At the same time, the BBC News online headline declared ‘Huge rail strike will cause misery for millions’, yet I don’t remember a similar one decrying the policies of the Government a year or two ago that caused far more short-term misery for millions (and far more long-term damage) than any storm-in-a-teacup industrial dispute probably will. Yes, a rail strike coming with petrol prices at a 17-year high (courtesy of taxes, that Ukraine business and, not forgetting, the emotional blackmail of a ‘Green’ intervention in domestic oil supplies) is a major disruption to the general public, forcing commuters to turn to a public transport system decimated by a decade-long ruthless pruning of services, yet it was inevitable some unions would revert to strike action when their members are feeling the pinch as much as anyone else. And, after a year or more of working from home, the return of the workforce to a dependence on bus or rail services to get them to the workplace on time was the perfect moment to hit – from the perspective of the unions representing such services, anyway; it was as inevitable a move as the post-pandemic cost-of-living crisis itself.

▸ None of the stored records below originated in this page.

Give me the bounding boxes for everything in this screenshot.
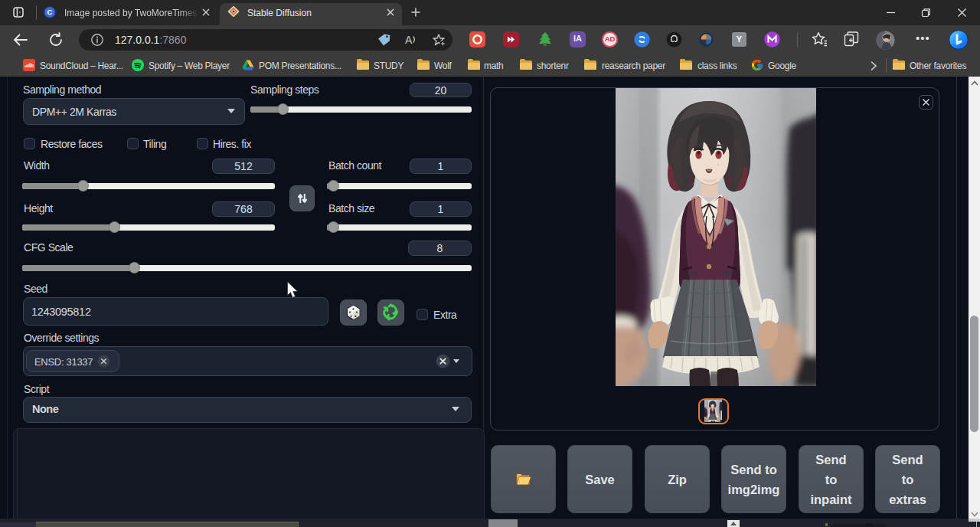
svg-text:A: A xyxy=(405,34,413,46)
svg-text:C: C xyxy=(47,8,53,16)
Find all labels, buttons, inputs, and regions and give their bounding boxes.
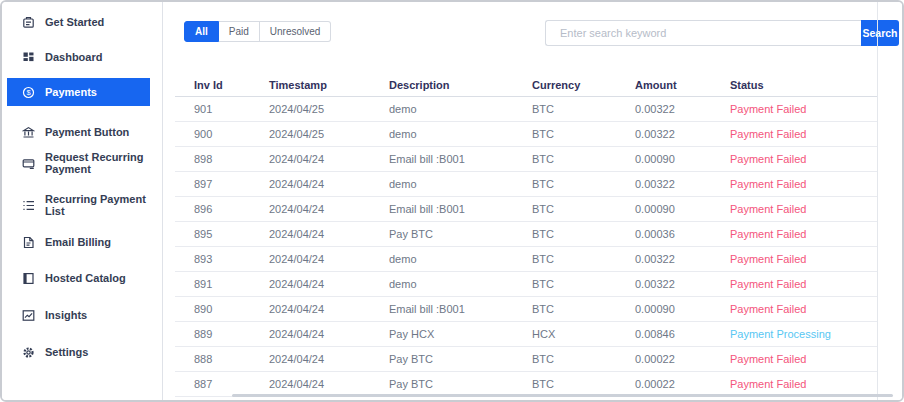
cell-inv-id: 887 xyxy=(175,372,250,396)
sidebar-item-request-recurring-payment[interactable]: Request Recurring Payment xyxy=(7,149,150,177)
cell-description: demo xyxy=(370,122,513,146)
sidebar-item-payment-button[interactable]: Payment Button xyxy=(7,118,150,146)
sidebar-item-label: Payments xyxy=(45,86,146,98)
cell-inv-id: 888 xyxy=(175,347,250,371)
sidebar-item-label: Email Billing xyxy=(45,236,146,248)
status-badge: Payment Failed xyxy=(711,172,877,196)
status-badge: Payment Failed xyxy=(711,247,877,271)
status-badge: Payment Failed xyxy=(711,147,877,171)
cell-timestamp: 2024/04/24 xyxy=(250,372,370,396)
cell-inv-id: 891 xyxy=(175,272,250,296)
sidebar-item-dashboard[interactable]: Dashboard xyxy=(7,43,150,71)
cell-currency: BTC xyxy=(513,347,616,371)
table-body: 9012024/04/25demoBTC0.00322Payment Faile… xyxy=(175,97,877,397)
sidebar-item-label: Get Started xyxy=(45,16,146,28)
table-row[interactable]: 8952024/04/24Pay BTCBTC0.00036Payment Fa… xyxy=(175,222,877,247)
cell-description: Pay BTC xyxy=(370,372,513,396)
main-content: AllPaidUnresolved Search Inv IdTimestamp… xyxy=(163,2,902,400)
cell-amount: 0.00090 xyxy=(616,197,711,221)
dashboard-icon xyxy=(22,51,35,64)
chart-icon xyxy=(22,309,35,322)
sidebar-item-settings[interactable]: Settings xyxy=(7,338,150,366)
sidebar-item-insights[interactable]: Insights xyxy=(7,301,150,329)
payments-dollar-icon: $ xyxy=(22,86,35,99)
cell-currency: BTC xyxy=(513,97,616,121)
cell-inv-id: 898 xyxy=(175,147,250,171)
table-header: Inv IdTimestampDescriptionCurrencyAmount… xyxy=(175,77,877,97)
search-button[interactable]: Search xyxy=(861,20,899,46)
table-row[interactable]: 9012024/04/25demoBTC0.00322Payment Faile… xyxy=(175,97,877,122)
cell-currency: BTC xyxy=(513,172,616,196)
cell-inv-id: 895 xyxy=(175,222,250,246)
sidebar-item-hosted-catalog[interactable]: Hosted Catalog xyxy=(7,264,150,292)
table-row[interactable]: 8972024/04/24demoBTC0.00322Payment Faile… xyxy=(175,172,877,197)
table-row[interactable]: 8892024/04/24Pay HCXHCX0.00846Payment Pr… xyxy=(175,322,877,347)
sidebar-item-label: Dashboard xyxy=(45,51,146,63)
cell-amount: 0.00322 xyxy=(616,172,711,196)
sidebar-item-get-started[interactable]: Get Started xyxy=(7,8,150,36)
sidebar: Get StartedDashboard$PaymentsPayment But… xyxy=(2,2,163,400)
column-header-timestamp: Timestamp xyxy=(250,77,370,96)
cell-amount: 0.00322 xyxy=(616,247,711,271)
column-header-inv-id: Inv Id xyxy=(175,77,250,96)
cell-amount: 0.00036 xyxy=(616,222,711,246)
cell-amount: 0.00090 xyxy=(616,297,711,321)
cell-timestamp: 2024/04/24 xyxy=(250,222,370,246)
table-row[interactable]: 8932024/04/24demoBTC0.00322Payment Faile… xyxy=(175,247,877,272)
list-icon xyxy=(22,199,35,212)
tab-unresolved[interactable]: Unresolved xyxy=(260,21,332,42)
cell-timestamp: 2024/04/24 xyxy=(250,172,370,196)
cell-currency: BTC xyxy=(513,372,616,396)
tab-all[interactable]: All xyxy=(184,21,219,42)
sidebar-item-label: Recurring Payment List xyxy=(45,193,146,217)
cell-description: Pay BTC xyxy=(370,347,513,371)
sidebar-item-email-billing[interactable]: Email Billing xyxy=(7,228,150,256)
cell-inv-id: 901 xyxy=(175,97,250,121)
cell-description: Email bill :B001 xyxy=(370,197,513,221)
sidebar-item-label: Payment Button xyxy=(45,126,146,138)
sidebar-item-recurring-payment-list[interactable]: Recurring Payment List xyxy=(7,191,150,219)
cell-currency: BTC xyxy=(513,297,616,321)
content-right-divider xyxy=(877,2,878,400)
cell-description: demo xyxy=(370,272,513,296)
status-badge: Payment Failed xyxy=(711,97,877,121)
clipboard-icon xyxy=(22,16,35,29)
table-row[interactable]: 8882024/04/24Pay BTCBTC0.00022Payment Fa… xyxy=(175,347,877,372)
horizontal-scrollbar-thumb[interactable] xyxy=(232,394,893,397)
table-row[interactable]: 9002024/04/25demoBTC0.00322Payment Faile… xyxy=(175,122,877,147)
cell-currency: HCX xyxy=(513,322,616,346)
column-header-currency: Currency xyxy=(513,77,616,96)
cell-inv-id: 900 xyxy=(175,122,250,146)
cell-currency: BTC xyxy=(513,247,616,271)
cell-currency: BTC xyxy=(513,147,616,171)
cell-timestamp: 2024/04/24 xyxy=(250,147,370,171)
status-badge: Payment Failed xyxy=(711,297,877,321)
search-input[interactable] xyxy=(545,20,861,46)
sidebar-item-payments[interactable]: $Payments xyxy=(7,78,150,106)
cell-timestamp: 2024/04/24 xyxy=(250,322,370,346)
column-header-status: Status xyxy=(711,77,877,96)
table-row[interactable]: 8912024/04/24demoBTC0.00322Payment Faile… xyxy=(175,272,877,297)
cell-timestamp: 2024/04/25 xyxy=(250,122,370,146)
cell-description: demo xyxy=(370,247,513,271)
cell-amount: 0.00090 xyxy=(616,147,711,171)
table-row[interactable]: 8982024/04/24Email bill :B001BTC0.00090P… xyxy=(175,147,877,172)
status-badge: Payment Failed xyxy=(711,222,877,246)
cell-amount: 0.00846 xyxy=(616,322,711,346)
cell-timestamp: 2024/04/24 xyxy=(250,272,370,296)
sidebar-item-label: Insights xyxy=(45,309,146,321)
status-badge: Payment Failed xyxy=(711,272,877,296)
sidebar-item-label: Settings xyxy=(45,346,146,358)
cell-amount: 0.00022 xyxy=(616,347,711,371)
cell-inv-id: 890 xyxy=(175,297,250,321)
cell-description: Pay HCX xyxy=(370,322,513,346)
table-row[interactable]: 8962024/04/24Email bill :B001BTC0.00090P… xyxy=(175,197,877,222)
tab-paid[interactable]: Paid xyxy=(219,21,260,42)
column-header-amount: Amount xyxy=(616,77,711,96)
svg-text:$: $ xyxy=(26,88,31,97)
cell-description: demo xyxy=(370,97,513,121)
cell-description: demo xyxy=(370,172,513,196)
gear-icon xyxy=(22,346,35,359)
cell-description: Email bill :B001 xyxy=(370,147,513,171)
table-row[interactable]: 8902024/04/24Email bill :B001BTC0.00090P… xyxy=(175,297,877,322)
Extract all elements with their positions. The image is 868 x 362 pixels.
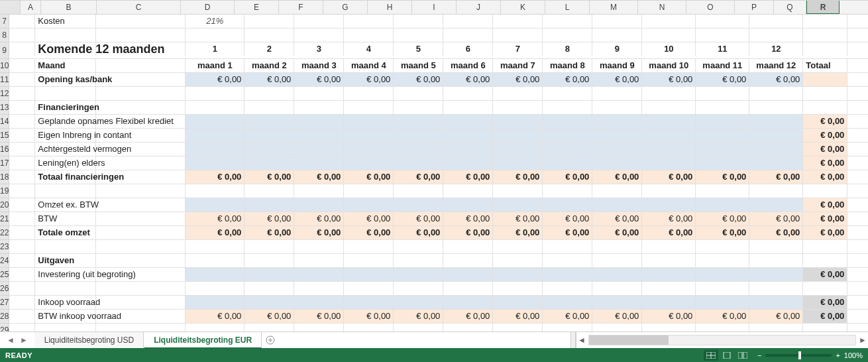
row-header-22[interactable]: 22 [0, 226, 9, 240]
row-header-20[interactable]: 20 [0, 198, 9, 212]
cell-D11[interactable]: € 0,00 [186, 73, 244, 86]
cell-E24[interactable] [244, 254, 294, 267]
cell-G7[interactable] [344, 15, 394, 28]
cell-Q8[interactable] [847, 29, 868, 42]
cell-O7[interactable] [749, 15, 803, 28]
cell-M27[interactable] [642, 296, 696, 309]
cell-C10[interactable] [96, 59, 186, 72]
cell-M15[interactable] [642, 129, 696, 142]
cell-K7[interactable] [543, 15, 592, 28]
cell-O26[interactable] [749, 282, 803, 295]
cell-B8[interactable] [35, 29, 96, 42]
cell-K23[interactable] [543, 240, 592, 253]
cell-O21[interactable]: € 0,00 [749, 212, 803, 225]
cell-B17[interactable]: Lening(en) elders [35, 156, 96, 170]
cell-Q16[interactable] [847, 143, 868, 156]
cell-Q23[interactable] [847, 240, 868, 253]
cell-Q19[interactable] [847, 184, 868, 198]
cell-E15[interactable] [244, 129, 294, 142]
cell-Q10[interactable] [847, 59, 868, 72]
cell-E23[interactable] [244, 240, 294, 253]
cell-J7[interactable] [493, 15, 543, 28]
cell-G11[interactable]: € 0,00 [344, 73, 394, 86]
cell-A27[interactable] [9, 296, 35, 309]
cell-M18[interactable]: € 0,00 [642, 170, 696, 184]
cell-N19[interactable] [696, 184, 749, 198]
row-header-19[interactable]: 19 [0, 184, 9, 198]
cell-J10[interactable]: maand 7 [493, 59, 543, 72]
cell-E29[interactable] [244, 324, 294, 332]
cell-E7[interactable] [244, 15, 294, 28]
cell-H28[interactable]: € 0,00 [394, 310, 443, 323]
cell-M23[interactable] [642, 240, 696, 253]
col-header-M[interactable]: M [590, 1, 638, 14]
cell-L20[interactable] [592, 198, 642, 211]
cell-D18[interactable]: € 0,00 [186, 170, 244, 184]
row-header-26[interactable]: 26 [0, 282, 9, 296]
cell-D13[interactable] [186, 101, 244, 114]
cell-M11[interactable]: € 0,00 [642, 73, 696, 86]
cell-J27[interactable] [493, 296, 543, 309]
cell-I25[interactable] [443, 268, 493, 281]
cell-J25[interactable] [493, 268, 543, 281]
cell-F14[interactable] [294, 115, 344, 128]
cell-G29[interactable] [344, 324, 394, 332]
cell-G24[interactable] [344, 254, 394, 267]
cell-P20[interactable]: € 0,00 [803, 198, 847, 211]
cell-G23[interactable] [344, 240, 394, 253]
cell-C7[interactable] [96, 15, 186, 28]
cell-Q7[interactable] [847, 15, 868, 28]
cell-M19[interactable] [642, 184, 696, 198]
col-header-C[interactable]: C [97, 1, 181, 14]
cell-J9[interactable]: 7 [493, 42, 543, 56]
cell-Q29[interactable] [847, 324, 868, 332]
cell-D24[interactable] [186, 254, 244, 267]
cell-O13[interactable] [749, 101, 803, 114]
cell-E18[interactable]: € 0,00 [244, 170, 294, 184]
cell-F10[interactable]: maand 3 [294, 59, 344, 72]
cell-G13[interactable] [344, 101, 394, 114]
cell-K18[interactable]: € 0,00 [543, 170, 592, 184]
cell-A25[interactable] [9, 268, 35, 281]
cell-H26[interactable] [394, 282, 443, 295]
col-header-O[interactable]: O [686, 1, 735, 14]
scroll-left-arrow[interactable]: ◄ [576, 335, 587, 345]
tab-split-handle[interactable] [570, 332, 576, 348]
cell-C22[interactable] [96, 226, 186, 239]
cell-J17[interactable] [493, 156, 543, 170]
cell-N13[interactable] [696, 101, 749, 114]
cell-F20[interactable] [294, 198, 344, 211]
cell-I15[interactable] [443, 129, 493, 142]
cell-F25[interactable] [294, 268, 344, 281]
cell-K14[interactable] [543, 115, 592, 128]
cell-D7[interactable]: 21% [186, 15, 244, 28]
cell-E14[interactable] [244, 115, 294, 128]
cell-J8[interactable] [493, 29, 543, 42]
cell-N29[interactable] [696, 324, 749, 332]
cell-Q26[interactable] [847, 282, 868, 295]
cell-N22[interactable]: € 0,00 [696, 226, 749, 239]
cell-A10[interactable] [9, 59, 35, 72]
scroll-right-arrow[interactable]: ► [857, 335, 868, 345]
cell-F17[interactable] [294, 156, 344, 170]
cell-P27[interactable]: € 0,00 [803, 296, 847, 309]
cell-B7[interactable]: Kosten [35, 15, 96, 28]
cell-H19[interactable] [394, 184, 443, 198]
cell-I28[interactable]: € 0,00 [443, 310, 493, 323]
cell-L27[interactable] [592, 296, 642, 309]
col-header-I[interactable]: I [412, 1, 457, 14]
cell-N24[interactable] [696, 254, 749, 267]
cell-D10[interactable]: maand 1 [186, 59, 244, 72]
tab-nav-buttons[interactable]: ◄ ► [0, 332, 34, 348]
cell-O16[interactable] [749, 143, 803, 156]
cell-G8[interactable] [344, 29, 394, 42]
cell-N17[interactable] [696, 156, 749, 170]
cell-H18[interactable]: € 0,00 [394, 170, 443, 184]
cell-Q9[interactable] [847, 42, 868, 56]
cell-P8[interactable] [803, 29, 847, 42]
cell-E16[interactable] [244, 143, 294, 156]
view-page-layout-button[interactable] [720, 350, 734, 361]
cell-C8[interactable] [96, 29, 186, 42]
cell-P17[interactable]: € 0,00 [803, 156, 847, 170]
cell-N15[interactable] [696, 129, 749, 142]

Boris has issued a scaremongering, pre-emptive warning that the country ought to prepare itself for a ‘summer of strikes’, whilst various Labour MPs have entered into point-scoring by joining rail workers on picket-lines (presumably keen to show they haven’t entirely lost touch with ‘ordinary people’ in the midst of their Identity Politics obsession). The Government appears determined not to bow to the rail workers’ demands for fear that other unions will also do an Oliver Twist and ask Sir for more, and they will be acutely aware that public anger with unions can swiftly be redirected towards Ministers should the strikes spread. Either way, it’s yet another disruption to already-disrupted lives and, whether or not one’s sympathies are firmly with the strikers, for most it’s one more pain in an increasingly painful arse.